The task: Copy the listing exactly as given. Omit every picture.

Supplied material:
----
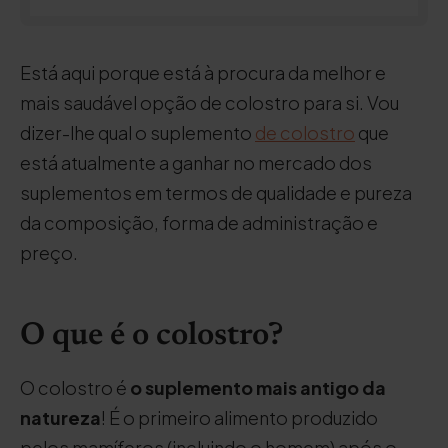
Está aqui porque está à procura da melhor e
mais saudável opção de colostro para si. Vou
dizer-lhe qual o suplemento
de colostro
que
está atualmente a ganhar no mercado dos
suplementos em termos de qualidade e pureza
da composição, forma de administração e
preço.
O que é o colostro?
O colostro é
o suplemento mais antigo da
natureza
! É o primeiro alimento produzido
pelos mamíferos (incluindo o homem) após o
----
Expected answer:
Está aqui porque está à procura da melhor e
mais saudável opção de colostro para si. Vou
dizer-lhe qual o suplemento
de colostro
que
está atualmente a ganhar no mercado dos
suplementos em termos de qualidade e pureza
da composição, forma de administração e
preço.
O que é o colostro?
O colostro é
o suplemento mais antigo da
natureza
! É o primeiro alimento produzido
pelos mamíferos (incluindo o homem) após o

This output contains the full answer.